Together, these equaled over 100 pages. These are available for
examination upon request.
Long
Description of the Chaucer Shakespeare Knew
When this project
is completed I anticipate an introduction and eight chapters. I
call the first part of the introduction a "Reconstruction,"
since it will describe and illustrate the effect I think Chaucer
had upon the young Shakespeare, and the lasting influence Chaucer
left on him. I will include examples, so that by the end of this
section readers will be in no doubt that I am trying to prove something
different in nature from the limited source studies that have preceded
me. I will then follow this up with a very different section that
details the methods (i.e. both internal and external evidence) that
I will use to make my case, the chief ideas he took from Chaucer
and how he adapted them. This concluding section will provide the
hard expository prose to balance the reconstruction.
The second chapter,
"Early Adaptations," will focus on the relatively crude
way Shakespeare both borrowed from and mocked Chaucer in early works:
i.e. the Henry VI plays, "Midsummer Night's Dream, etc.
The third chapter,
"How Shakespeare Read Chaucer's Lyrics," was completed
last summer. It includes evidence that Shakespeare's fascination
with "the Golden Age" was based on Chaucer, and several
famous passages from his plays (notably from the Tempest) were written
with poems like Chaucer's "The Former Age" firmly in mind.
The fourth chapter,
"Shakespeare's Warriors, Chaucer's Legacy" was completed
last summer, and focuses on the lasting influence on Chaucer of
Arcite and Palamon from Chaucer's Knight's Tale. I tie Shakespeare's
warriors to Chaucer's with passages clearly borrowed from him, and
then go on to show that Shakespeare's doomed warriors (Hotspur,
Coriolanus, etc) are all projections based on what would happen
to an Arcite in the world Shakespeare knew.
The fifth chapter,
"Magnanimity in Chaucer and Shakespeare" focuses principally
but not exclusively on the influence of Chaucer's Franklin's Tale,
a tale which celebrates that virtue, and includes the question,
"who was the moste fre?" [who was the most liberal, generous?]
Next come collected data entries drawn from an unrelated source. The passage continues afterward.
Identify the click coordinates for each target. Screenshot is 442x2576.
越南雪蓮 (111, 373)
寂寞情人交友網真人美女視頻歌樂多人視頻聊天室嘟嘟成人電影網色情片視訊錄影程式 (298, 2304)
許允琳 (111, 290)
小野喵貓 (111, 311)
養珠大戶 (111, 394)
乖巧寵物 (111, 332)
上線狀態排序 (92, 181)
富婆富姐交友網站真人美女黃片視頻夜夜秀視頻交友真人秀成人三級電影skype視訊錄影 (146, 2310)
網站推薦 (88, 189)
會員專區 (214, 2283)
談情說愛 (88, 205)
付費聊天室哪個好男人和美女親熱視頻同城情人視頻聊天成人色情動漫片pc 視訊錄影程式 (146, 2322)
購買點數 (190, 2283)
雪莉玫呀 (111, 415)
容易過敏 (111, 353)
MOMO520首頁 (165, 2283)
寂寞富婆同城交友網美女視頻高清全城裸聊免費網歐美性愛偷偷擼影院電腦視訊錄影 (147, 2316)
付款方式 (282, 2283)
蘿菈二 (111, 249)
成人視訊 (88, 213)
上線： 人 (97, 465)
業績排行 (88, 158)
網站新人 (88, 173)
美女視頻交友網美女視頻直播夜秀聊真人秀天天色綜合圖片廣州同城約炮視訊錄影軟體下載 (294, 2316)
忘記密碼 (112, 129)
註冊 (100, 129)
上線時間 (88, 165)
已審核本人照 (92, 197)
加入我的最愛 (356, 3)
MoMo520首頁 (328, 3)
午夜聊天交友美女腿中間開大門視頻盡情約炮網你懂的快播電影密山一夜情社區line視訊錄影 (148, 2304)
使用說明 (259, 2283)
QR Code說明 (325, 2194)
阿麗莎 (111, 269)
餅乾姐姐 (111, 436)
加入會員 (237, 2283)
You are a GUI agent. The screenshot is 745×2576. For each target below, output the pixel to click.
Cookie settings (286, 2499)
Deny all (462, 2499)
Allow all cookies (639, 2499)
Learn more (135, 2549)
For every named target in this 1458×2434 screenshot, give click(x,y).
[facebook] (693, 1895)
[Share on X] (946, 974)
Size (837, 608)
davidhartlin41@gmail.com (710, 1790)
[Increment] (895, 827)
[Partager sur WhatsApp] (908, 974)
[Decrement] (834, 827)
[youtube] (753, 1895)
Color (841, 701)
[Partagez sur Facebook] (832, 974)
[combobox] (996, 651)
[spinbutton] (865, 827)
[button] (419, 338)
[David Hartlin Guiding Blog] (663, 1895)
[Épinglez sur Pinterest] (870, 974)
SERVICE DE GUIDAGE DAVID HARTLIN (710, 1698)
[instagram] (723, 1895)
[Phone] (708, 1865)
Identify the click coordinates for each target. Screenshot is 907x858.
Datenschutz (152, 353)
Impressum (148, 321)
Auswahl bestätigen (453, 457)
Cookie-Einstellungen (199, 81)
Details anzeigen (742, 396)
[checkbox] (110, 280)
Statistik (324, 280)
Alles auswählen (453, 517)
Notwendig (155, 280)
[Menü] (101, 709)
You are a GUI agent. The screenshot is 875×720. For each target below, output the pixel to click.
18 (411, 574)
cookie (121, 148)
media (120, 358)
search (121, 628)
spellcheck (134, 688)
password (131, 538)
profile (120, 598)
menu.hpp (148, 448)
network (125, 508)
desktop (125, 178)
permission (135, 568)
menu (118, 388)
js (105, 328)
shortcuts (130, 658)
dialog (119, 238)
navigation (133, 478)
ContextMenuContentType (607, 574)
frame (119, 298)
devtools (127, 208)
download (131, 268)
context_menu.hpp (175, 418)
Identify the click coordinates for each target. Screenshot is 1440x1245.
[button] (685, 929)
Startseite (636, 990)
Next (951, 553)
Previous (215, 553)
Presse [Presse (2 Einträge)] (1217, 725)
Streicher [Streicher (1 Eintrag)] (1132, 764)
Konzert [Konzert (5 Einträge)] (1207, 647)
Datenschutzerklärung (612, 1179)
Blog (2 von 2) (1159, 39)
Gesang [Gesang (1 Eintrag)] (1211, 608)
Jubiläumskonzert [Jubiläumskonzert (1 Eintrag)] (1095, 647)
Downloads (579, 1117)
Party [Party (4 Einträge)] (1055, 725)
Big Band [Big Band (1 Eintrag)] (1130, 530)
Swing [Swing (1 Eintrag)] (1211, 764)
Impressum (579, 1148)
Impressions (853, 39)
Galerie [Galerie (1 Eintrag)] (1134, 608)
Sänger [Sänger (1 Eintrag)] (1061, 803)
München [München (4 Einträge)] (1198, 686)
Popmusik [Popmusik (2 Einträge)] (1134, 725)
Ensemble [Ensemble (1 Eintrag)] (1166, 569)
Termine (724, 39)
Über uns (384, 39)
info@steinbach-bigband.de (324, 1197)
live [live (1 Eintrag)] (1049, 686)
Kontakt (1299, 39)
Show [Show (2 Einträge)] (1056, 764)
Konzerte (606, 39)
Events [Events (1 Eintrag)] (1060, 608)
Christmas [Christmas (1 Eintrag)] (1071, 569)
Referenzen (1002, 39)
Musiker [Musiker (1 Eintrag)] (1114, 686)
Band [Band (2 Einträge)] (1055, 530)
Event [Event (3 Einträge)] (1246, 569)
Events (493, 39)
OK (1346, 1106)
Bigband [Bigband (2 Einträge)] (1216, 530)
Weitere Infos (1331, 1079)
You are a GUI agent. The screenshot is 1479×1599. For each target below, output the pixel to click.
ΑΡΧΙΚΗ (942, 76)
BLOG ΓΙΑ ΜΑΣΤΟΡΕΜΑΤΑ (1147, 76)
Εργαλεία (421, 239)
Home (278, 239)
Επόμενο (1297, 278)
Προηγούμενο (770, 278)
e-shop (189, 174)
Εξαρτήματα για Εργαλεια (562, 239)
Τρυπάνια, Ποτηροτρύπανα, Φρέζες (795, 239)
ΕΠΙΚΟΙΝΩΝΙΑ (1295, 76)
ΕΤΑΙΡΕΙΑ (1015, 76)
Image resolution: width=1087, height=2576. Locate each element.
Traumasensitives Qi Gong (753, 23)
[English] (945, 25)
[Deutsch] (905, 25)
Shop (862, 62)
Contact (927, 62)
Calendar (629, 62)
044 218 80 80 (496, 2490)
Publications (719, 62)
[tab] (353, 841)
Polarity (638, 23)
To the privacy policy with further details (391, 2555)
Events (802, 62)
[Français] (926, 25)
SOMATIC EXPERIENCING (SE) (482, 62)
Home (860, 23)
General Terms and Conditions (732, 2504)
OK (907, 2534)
The influence of this tale, both on Shakespeare's imagery and underlying
conception is, I think, far reaching. One portion in particular
from this tale imagines "plays" (outdoor scenes presented
inside). The parallels between what Chaucer imagines here, and Shakespeare's
own opus, are striking.
The sixth chapter,
"Chaucer figures in Shakespeare" is some 40 pages towards
completion now. It suggests that Falstaff is Shakespeare's revision
of the fat, comic, hoary-headed Chaucer Persona developed by Chaucer
in poems such as "Lenvoy to Scogan," and the House of
Fame. Since Shakespeare actually refers to the House of Fame in
his play Titus Andronicus, it astonishes me that no one has noticed
this already, but I can find nothing published on the subject.
The Seventh
chapter will begin with external evidence of influence. Shakespeare's
fellow playwright Ben Jonson mocks Shakespeare in several of his
forwards and introductions. These have been noted before by scholars,
but no one in print has picked up on the references to Chaucer's
Pandarus and other, more minor Chaucer references, and then drawn
the natural conclusion: Jonson is mocking Shakespeare for reliance
Chaucer (Jonson was a classical scholar, and it was more prestigious
to borrow from Latin and Greek during this period). I will include
other evidence, internal and external, that Shakespeare looked upon
Chaucer as a literary father, and that at times, the anxiety of
influence was strong. I will conclude with a look at other Chaucer
figures in Shakespeare's plays.
I call my last
chapter "Shakespeare's Tribute to Chaucer." It is noteworthy
that, by his later plays, Shakespeare is much less mocking of Chaucer
and more inclined to present sympathetic (though still sometimes
comic) portrayals of his Chaucer figures. Two plays will particularly
figure in this chapter: Hamlet (Polonius is a Chaucer figure) and
The Tempest (Gonzalo also serves this function). I will contrast
Shakespeare's treatment of these figures to demonstrate his own
changing attitude towards his great literary father. Hamlet also
makes heavy use of Chaucer's translation of Boethius.
I will then
conclude the book with an overview of what has been done, and a
glance at other possibilities for which the evidence is less clear.